Steve Bannon launches podcast to help president, suggests 'witch hunt' be retired
By Newser Editors,  Newser Staff
Posted Oct 24, 2019 10:15 AM CDT
Trump's New Defender Is Familiar Face
Former White House strategist Steve Bannon is defending President Trump amid the impeachment investigation.   (AP Photo/Thibault Camus, file)

Steve Bannon is no longer in President Trump's inner circle, but Bannon thinks that same inner circle is doing a lousy job defending the president over impeachment. As a result, Bannon has just a launched a daily podcast from the basement of his townhouse in DC to offer advice and critique the current defense strategy. Details and related coverage:

  • The show: It's called War Room: Impeachment, and Politico notes that it currently has a limited audience. It airs at 9am daily on half a dozen conservative radio stations in Virginia and Florida. However, Bannon is in talks with other stations, including in New York City. He also aims to have a webcast. Jason Miller, former communications chief of the 2016 Trump campaign, is a co-host.
  • His rationale: Bannon thinks Trump's closest advisers are blowing it. "There is not enough focus, and there's no communication between the White House and the Hill or with the grassroots," Bannon tells the Washington Post. He calls the current impeachment process a "mortal threat to Trump's presidency," per Politico, but one the White House isn't taking seriously enough.

  • Specific advice: Bannon says Trump and the White House should stop calling it a "witch hunt" and a "deep state" conspiracy, because it gives Trump supporters a false sense of security, reports the New York Times. In fact, Bannon says he got the idea for the show when he appeared on a conservative radio show and informed listeners that Trump would likely be impeached.
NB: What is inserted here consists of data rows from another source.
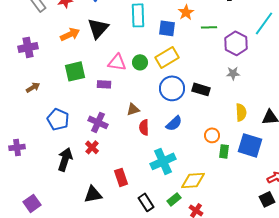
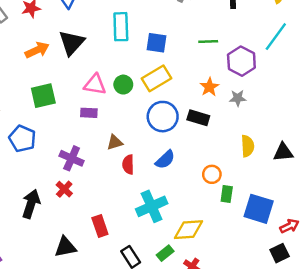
orange star: (186, 12) -> (209, 87), moved
purple rectangle: (104, 84) -> (89, 113), moved
blue pentagon: (58, 119) -> (22, 139), moved
blue square: (250, 145) -> (259, 209), moved

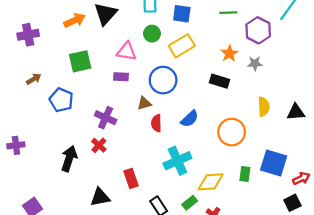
green circle: (123, 85) -> (152, 34), moved
blue circle: (163, 117) -> (163, 80), moved
orange circle: (212, 174) -> (232, 132), size x1.6
green rectangle: (227, 194) -> (245, 174), moved

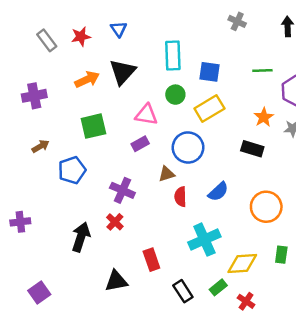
purple rectangle: (121, 77) -> (140, 144), turned -32
blue pentagon: (61, 100) -> (72, 170), turned 30

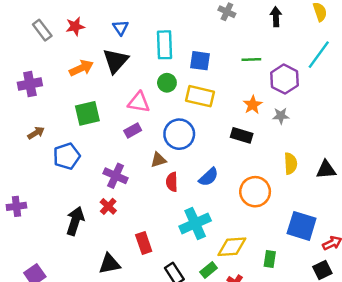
blue triangle: (119, 29) -> (120, 28), moved
yellow rectangle: (209, 108) -> (200, 96), turned 44
green rectangle: (281, 255) -> (270, 259), moved

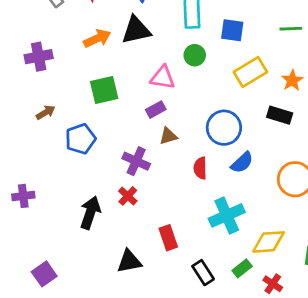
black triangle: (116, 61) -> (136, 30), turned 36
yellow rectangle: (200, 96) -> (250, 72), moved, turned -44
blue circle: (179, 134) -> (224, 128), moved
brown triangle: (158, 160) -> (168, 136), moved

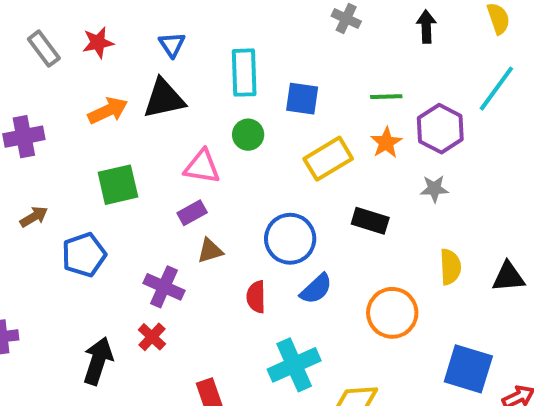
orange star: (292, 80) -> (386, 143), moved

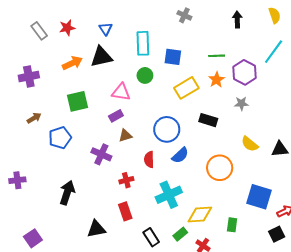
gray cross: (346, 19) -> (184, 15), moved
yellow semicircle: (450, 267) -> (250, 144), turned 132
red cross: (152, 337) -> (126, 180), moved, turned 32

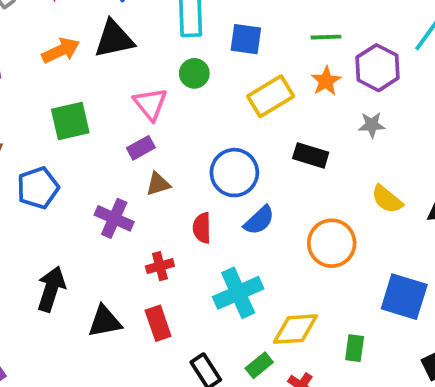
pink triangle: (121, 92) -> (150, 104), turned 42
black triangle: (96, 229) -> (105, 321), moved

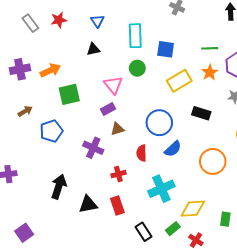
black triangle: (114, 39) -> (93, 49), size x0.6
orange arrow: (61, 50) -> (50, 70), moved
He got a huge backlash, suggesting to him that Trump supporters are out of touch with what's happening on Capitol Hill.
  • Specific advice, II: Stop calling polls showing support for impeachment "fake news," stop bad-mouthing everyone who testifies as unhinged, and stop letting Rudy Giuliani be the cable-TV voice of defense, per the Times. "We can't do the Rudy thing anymore," says Bannon. "Too many Ukrainian names, too many moving pieces."
  • Too complicated: "Here's our fundamental problem: We don't have an elevator pitch to easily describe this to the right," adds Miller. He compared the current explanations from various White House figures to a confusing game of Clue, with different suspects and crime scenes.
  • Tough talk: In an interview with the New York Post over the weekend, Bannon sounded a similar theme. "This is serious," he said. "As sure as the turning of the Earth, he is going to be impeached by Pelosi in the next six weeks." He said Trump needed a "24/7" team of impeachment advisers. In this and other interviews, he also credited Nancy Pelosi and Democrats for schooling the Trump team on messaging.
  • Another venture: Bannon expects the show to run for two months, or "until the day after the acquittal of Donald J. Trump." Meanwhile, Bannon is returning to an old passion: making conservative-themed movies, notes the National Review. A new one, Claws of the Red Dragon, dramatizes the arrest of Huawei exec Meng Wanzhou.